作品タイトル不明
86「この人誰なんじゃね?」③
夏樹はレオニーを生かして逃すつもりはない。
捕虜にするつもりもない。
殺して、終わりだと決めていた。
しかし、魔族的にはどうなんだろう、かとグランドルに尋ねようとした。
「ねえ、グランドルさ――」
「うわぁあああああああああああああああああああああ!」
夏樹がグランドルに声をかけたタイミングで、レオニーは走り出した。
隙ができたと勘違いしたようだが、彼がどれだけ動こうと、間合いの中だ。
「せめて、佐渡祐介だけでもぉおおおおおおおおおおお!」
「させるわけないじゃん」
レオニーの目的は、祐介だった。彼を殺すためなら、王女を利用し、兵も犠牲にした。
だが、祐介に傷一つ負わすことができない。
このままでは終われないのだろう。
――もっとも、夏樹にとって、そんなことは知ったことではない。
聖剣を小さく振ると、レオニーは両足が両断されて転がった。
「ぎゃぁああああああああああああああああああああああ!」
痛みに絶叫をあげるレオニーだが、振り返ることはせず、自らの足の確認もしなかった。
「佐渡祐介けぇえええええええええええええええええええ!」
レオニーの伸ばした腕に魔力が集まる。
魔法が発動しようとしているのだろう。
明確な殺意と憎悪を向けられた裕介は、身体を硬直させていた。
「――そこまで誰かを思う気持ちがあるのなら……いや、なんでもない」
夏樹が聖剣さんを振るうと、レオニーの両腕が飛んだ。
地面を滑るレオニーの身体が四分割される。
祐介とレオニーの間に立った夏樹が、聖剣さんを掲げる。
「さようなら、レオニー・トット。

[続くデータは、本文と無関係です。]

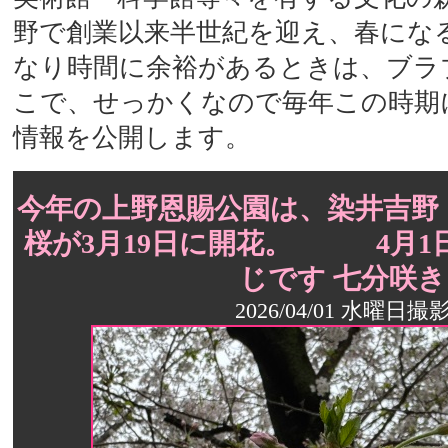
野で創業以来半世紀を迎え、春にな
なり時間に余裕があるときは、ブラ
こで、せっかくなので毎年この時期
情報を公開します。
今年の上野恩賜公園は、染井吉野
桜が3月19日に開花。 4月1
じです 七分咲き
2026/04/01 水曜日撮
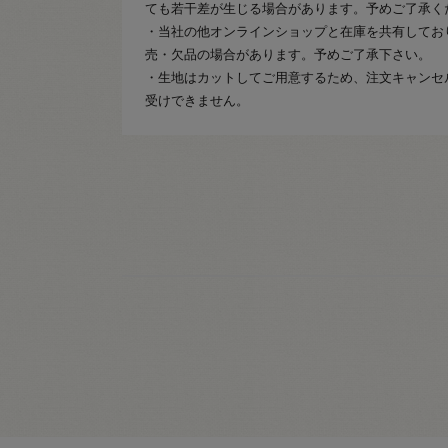
ても若干差が生じる場合があります。予めご了承く
・当社の他オンラインショップと在庫を共有してお
売・欠品の場合があります。予めご了承下さい。
・生地はカットしてご用意するため、注文キャンセ
受けできません。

あんたの名前は覚えておくよ」
そして、聖剣さんを振り下ろす。
レオニーの身体は、聖剣さんから放たれた斬撃と雷によって焼き切られ、消し飛んだ。
彼の両腕と両足も共に、消し飛ばす。
「……大丈夫、祐介くん?」
レオニーに祐介をどうこうできたとは思わないが、肉体が無理でも心は傷つける方法はたくさんある。

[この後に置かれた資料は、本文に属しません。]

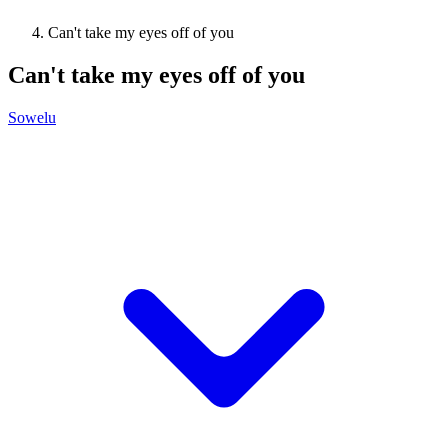
Can't take my eyes off of you
Can't take my eyes off of you
Sowelu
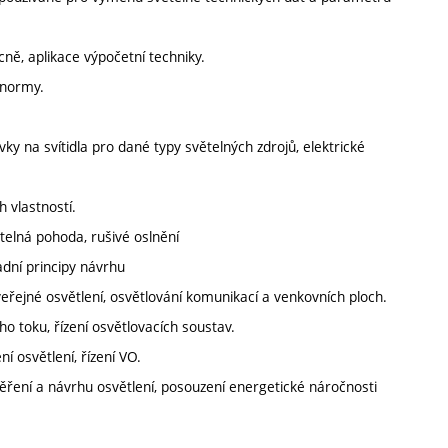
ně, aplikace výpočetní techniky.
, normy.
avky na svítidla pro dané typy světelných zdrojů, elektrické
h vlastností.
ětelná pohoda, rušivé oslnění
adní principy návrhu
veřejné osvětlení, osvětlování komunikací a venkovních ploch.
ého toku, řízení osvětlovacích soustav.
í osvětlení, řízení VO.
ěření a návrhu osvětlení, posouzení energetické náročnosti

「う、うん。……ごめん、夏樹くん。その、とどめを刺させちゃって」
「別にいいよ。一応、言っておくけど、気にすることないからね。レオニー・トットはさも自分が被害者のような顔をしていたけど、部下をはじめたくさんの人間を犠牲にした加害者だからさ。そもそも、祐介くんがあいつの婚約者を殺したわけじゃないし。というか、散々魔族さんを殺してきたくせに……なんで、殺される側の気持ちがわからないのかなって思うよ」
夏樹の、嘘偽りのない本心だった。
婚約者が殺されれば、さぞ憎むだろう。怒るだろう。苦しむだろう。
だが、なぜ、魔族も同じだとわからないのか、と理解に苦しむ。
魔族にも友がいて、家族がいる。愛する者だっているのだ。
人間に愛する者を奪われて、自分のように復讐に身を焦がしている者がいるのだと、なぜわからないのか。

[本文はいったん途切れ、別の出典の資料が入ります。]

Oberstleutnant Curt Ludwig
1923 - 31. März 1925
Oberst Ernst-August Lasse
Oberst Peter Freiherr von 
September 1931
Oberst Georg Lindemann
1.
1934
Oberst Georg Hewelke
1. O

「ったく、異世界人はどいつもこいつも自分のことばかりだ。あー、滅ぼしてぇ」
夏樹は人間に、期待などしていない。
今回のことがきっかけに、人間と魔族が手を取り合ってなんて展開なんて絶対にないこともわかっている。
王女と宮廷魔法使いの死をいずれ知った人間たちは、魔族を悪者にしてさらにせめてくるだろう。
その時、また被害が出るなど考えていない。
どうせ命令する者は、戦わないのだから。
「さてと、気分悪い戦いだったけど、帰って休もうよ」
夏樹がみんなに振り返り、そう言ったときだった。
「もすもすもすもすもすもすもすもすもすもす」
「こしこしこしこしこしこしこしこしこしこし」
聞いたことのない、声が響いた。
「――っ、誰だ! 無駄に個性を主張しているのは!?」
強い神力と魔力を感じ取った夏樹は、聖剣さんを構えた。